Leaf photosynthesis and its genetic improvement from the perspective of energy flow and CO₂ diffusion

Single-leaf photosynthesis is a fundamental process in plant biomass production, and is a major research topic in crop physiology. This paper reviews the recent achievements of research on the physiological determinants of the photosynthetic capacity from the perspective of energy flow and CO₂ diffusion.
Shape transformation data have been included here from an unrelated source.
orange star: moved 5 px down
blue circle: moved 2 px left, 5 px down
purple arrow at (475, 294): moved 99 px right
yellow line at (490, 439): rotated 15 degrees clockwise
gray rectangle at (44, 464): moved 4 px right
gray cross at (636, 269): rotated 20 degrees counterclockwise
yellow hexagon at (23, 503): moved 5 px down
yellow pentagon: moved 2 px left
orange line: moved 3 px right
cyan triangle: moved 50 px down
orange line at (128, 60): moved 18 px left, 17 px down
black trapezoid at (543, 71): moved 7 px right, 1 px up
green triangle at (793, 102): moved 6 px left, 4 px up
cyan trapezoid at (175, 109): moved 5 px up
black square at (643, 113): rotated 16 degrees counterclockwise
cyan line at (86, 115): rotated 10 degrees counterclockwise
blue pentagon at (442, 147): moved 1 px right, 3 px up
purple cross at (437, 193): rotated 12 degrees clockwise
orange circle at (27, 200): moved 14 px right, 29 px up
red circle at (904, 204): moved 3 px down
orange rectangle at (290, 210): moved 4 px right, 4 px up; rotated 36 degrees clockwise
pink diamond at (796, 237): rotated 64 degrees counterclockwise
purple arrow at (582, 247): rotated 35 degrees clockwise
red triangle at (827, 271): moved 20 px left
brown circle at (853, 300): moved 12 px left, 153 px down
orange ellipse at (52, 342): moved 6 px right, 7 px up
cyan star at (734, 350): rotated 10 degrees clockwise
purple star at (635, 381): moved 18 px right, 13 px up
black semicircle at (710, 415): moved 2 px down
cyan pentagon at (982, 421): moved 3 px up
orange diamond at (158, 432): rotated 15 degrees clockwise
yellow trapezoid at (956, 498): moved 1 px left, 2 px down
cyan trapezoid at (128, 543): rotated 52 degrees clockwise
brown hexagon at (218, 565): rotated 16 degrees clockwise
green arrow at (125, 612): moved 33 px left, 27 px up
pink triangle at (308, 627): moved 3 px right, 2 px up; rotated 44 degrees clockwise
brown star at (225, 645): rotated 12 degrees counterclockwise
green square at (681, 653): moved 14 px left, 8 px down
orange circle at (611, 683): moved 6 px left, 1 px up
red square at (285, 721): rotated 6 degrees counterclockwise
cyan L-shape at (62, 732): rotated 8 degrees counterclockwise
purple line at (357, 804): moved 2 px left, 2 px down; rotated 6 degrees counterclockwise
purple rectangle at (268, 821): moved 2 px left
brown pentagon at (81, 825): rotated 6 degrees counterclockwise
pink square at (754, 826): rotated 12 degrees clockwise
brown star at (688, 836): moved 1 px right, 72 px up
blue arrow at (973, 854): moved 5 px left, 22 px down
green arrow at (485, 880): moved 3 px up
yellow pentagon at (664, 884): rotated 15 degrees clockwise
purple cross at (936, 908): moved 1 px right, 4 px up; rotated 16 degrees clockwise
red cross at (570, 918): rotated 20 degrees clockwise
Measurement of chlorophyll fluorescence is a popular method to diagnose the function of photosystem II, and is useful to assess the susceptibility to photoinhibition and allocation of energy, which are keys to improving both stress resistance and photosynthetic productivity. Mesophyll conductance (g_m) is the conductance to CO₂ diffusion from intercellular airspaces to the chloroplast, and was long thought to be determined by leaf anatomical properties. However, recent studies showed that environmental conditions affect g_m. It is possible that g_m is affected by the gating of the CO2-permeable aquaporins (cooporins). Stomatal morphology is revealed to be an important factor affecting gas exchange both in crop plants and in Arabidopsis thaliana. The knowledge of the stomatal differentiation in Arabidopsis will be applicable to various crops. g_m, stomatal conductance (g_s) and leaf nitrogen content are the main factors to cause difference in leaf photosynthesis among rice lines, and recent activities are conducted to find genes to manipulate these factors. Although the association of leaf photosynthesis with crop productivity still has a large 'missing link', these achievements strongly suggest that the leaf photosynthetic capacity can be genetically improved in crop species.